Youngstown community leaders remember Black Monday, look towards city’s future

Local News

YOUNGSTOWN, Ohio (WKBN) — Sunday marked the 44th anniversary of Youngstown’s “Black Monday” — the day they announced the Campbell Works of Youngstown Sheet and Tube would be closing.

There was a “tour and talk” through Penguin City Beer and The Youngstown Flea. It sparked a conversation among community members about Youngstown’s past, present and future.

Sept. 19, 1977 carries a lot of weight and meaning for Youngstown. It was the day 5,000 employees showed up for work at the Campbell Works and were told the mill was shut down.

Former mill worker Carl Jacobson said he remembers it clearly.

“It was unbelievable. I mean, the Youngstown Sheet and Tube was such a big presence… it was a local company,” Jacobson said.

Now, 44 years later, the focus is on remembering and honoring the city’s history while looking towards the future.

As a result, Sept. 19 was declared a day of “reclaiming our identity” in 2018. The idea is to reclaim the date and narrative around the closure of the steel mills.

Derrick McDowell, founder of The Youngstown Flea, said it’s important to remember what the city has been through but it’s also important the city takes control of its own story.
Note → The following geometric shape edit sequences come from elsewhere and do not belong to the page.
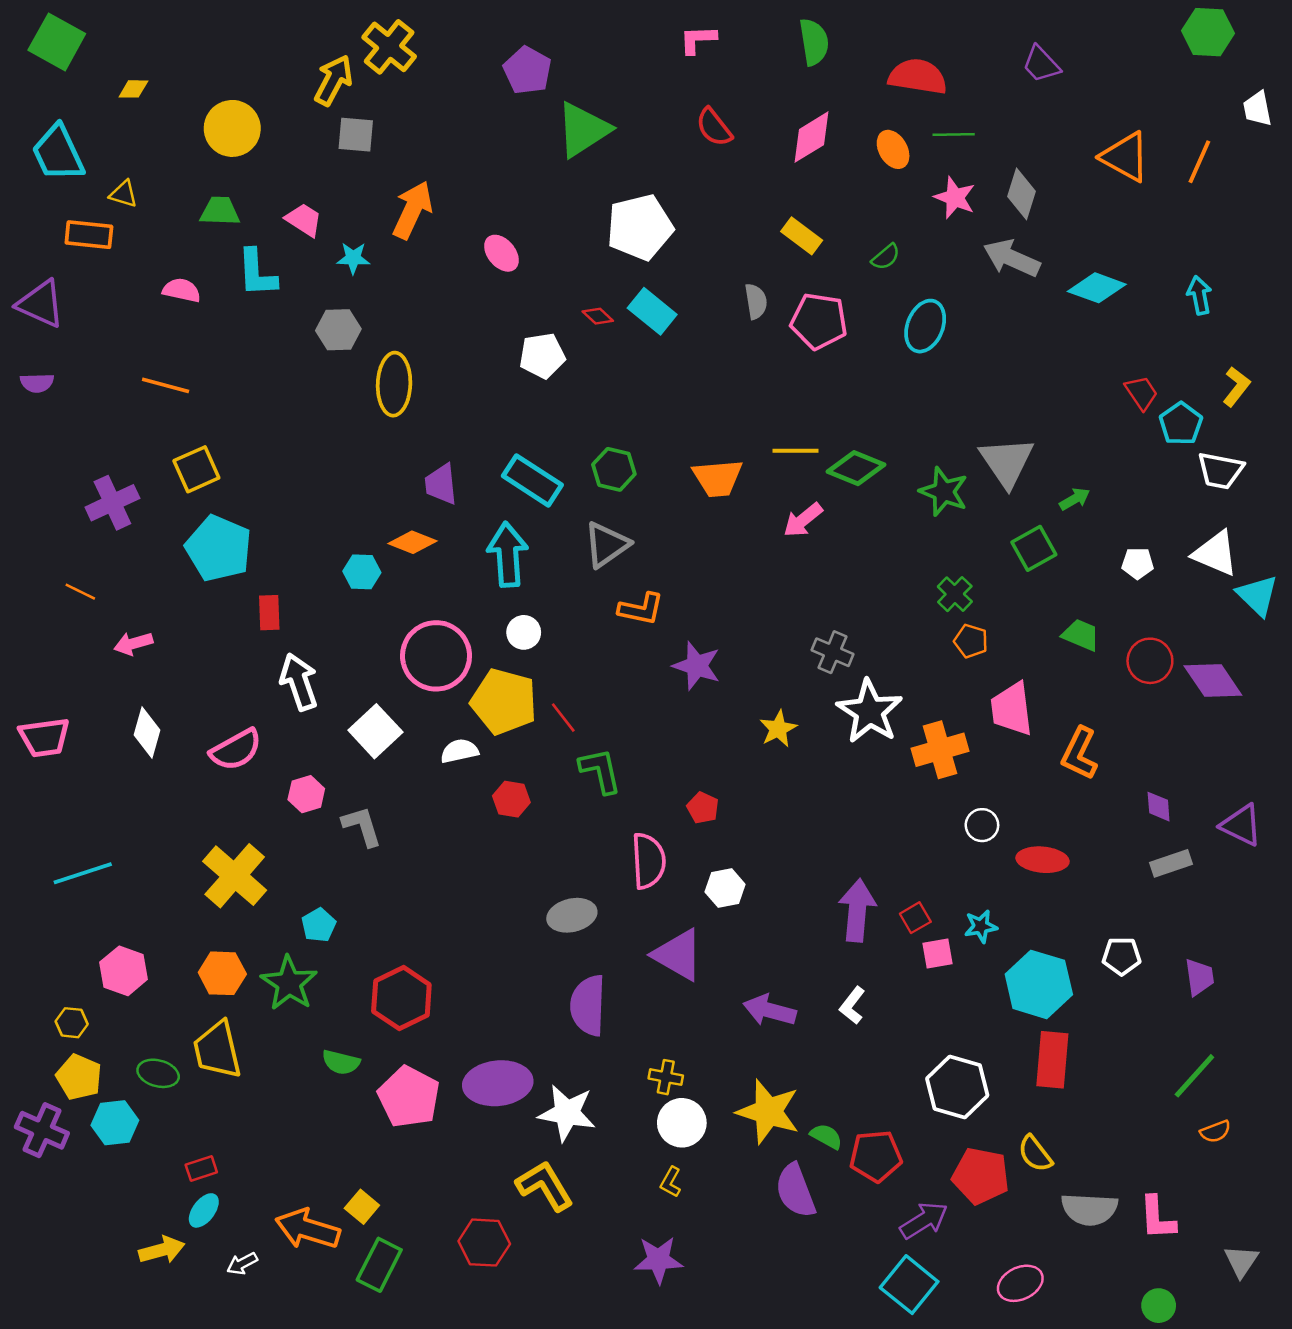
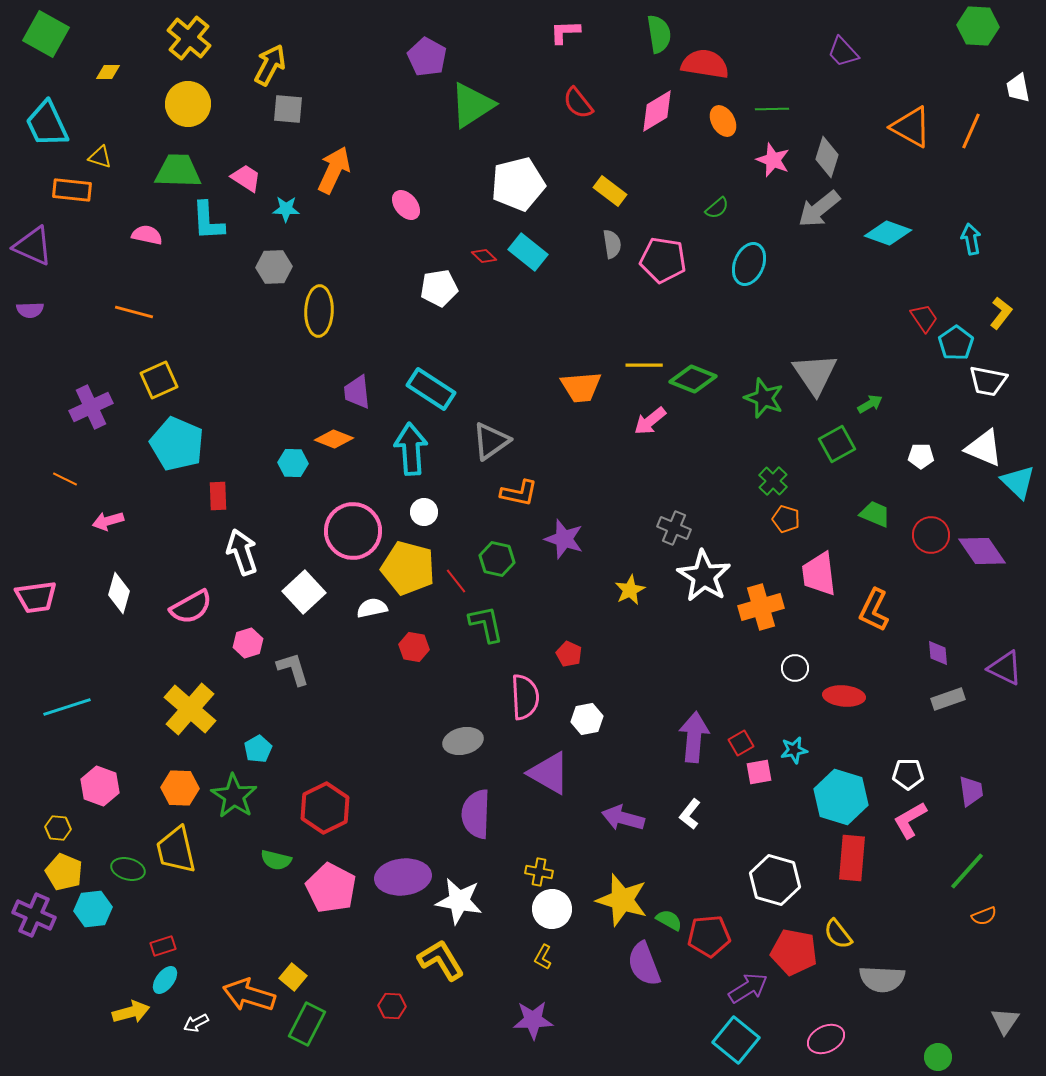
yellow cross: (389, 47) -> (189, 38), moved
red semicircle: (918, 77) -> (705, 64), moved
green trapezoid: (220, 211) -> (178, 171), size x1.4
yellow rectangle: (802, 236) -> (610, 191), moved
gray arrow: (1012, 258) -> (819, 209), turned -63
green hexagon: (614, 469) -> (497, 559), moved
pink L-shape: (1157, 1218) -> (910, 820), moved, turned 63
red hexagon: (484, 1243) -> (392, 1006), size x0.7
“If we don’t plan out now where we’re headed, it’s going to continue that others are gonna tell us who we are and what we do and where we come from, and that for me is just something that I cannot allow,” McDowell said.

He said all generations must come together to learn from each other and keep Youngstown’s history alive.

“If we want to continue to say that Youngstown invented grit, then we need to be reminded of what that looks like. We need to root ourselves in it now and we need to bridge it to the next generation,” McDowell said.